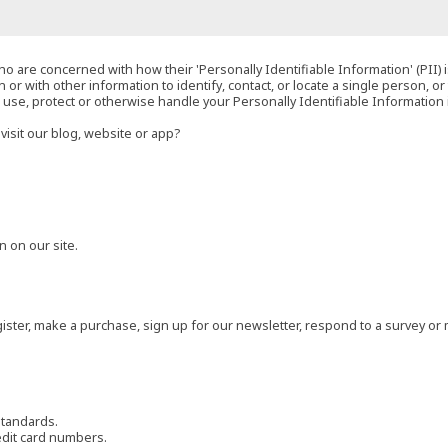
o are concerned with how their 'Personally Identifiable Information' (PII) i
 or with other information to identify, contact, or locate a single person, or 
t, use, protect or otherwise handle your Personally Identifiable Information
visit our blog, website or app?
 on our site.
ster, make a purchase, sign up for our newsletter, respond to a survey or 
standards.
edit card numbers.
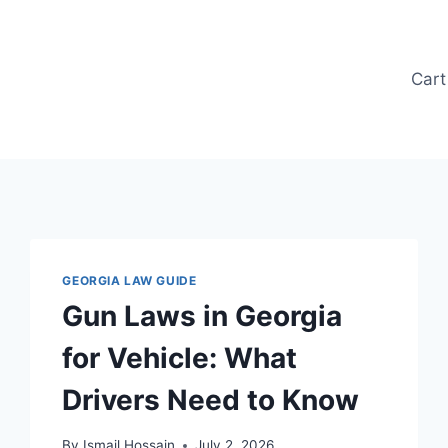
Cart
GEORGIA LAW GUIDE
Gun Laws in Georgia
for Vehicle: What
Drivers Need to Know
By
Ismail Hossain
July 2, 2026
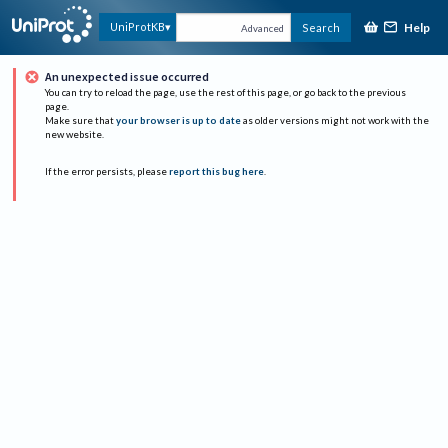
Help
UniProtKB
Search
Advanced
An unexpected issue occurred
You can try to reload the page, use the rest of this page, or go back to the previous
page.
Make sure that
your browser is up to date
as older versions might not work with the
new website.
If the error persists, please
report this bug here
.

_ _ _ _ _

Look over the entries above. Copy every line that contains the word "Identifiable".

o are concerned with how their 'Personally Identifiable Information' (PII) i
t, use, protect or otherwise handle your Personally Identifiable Information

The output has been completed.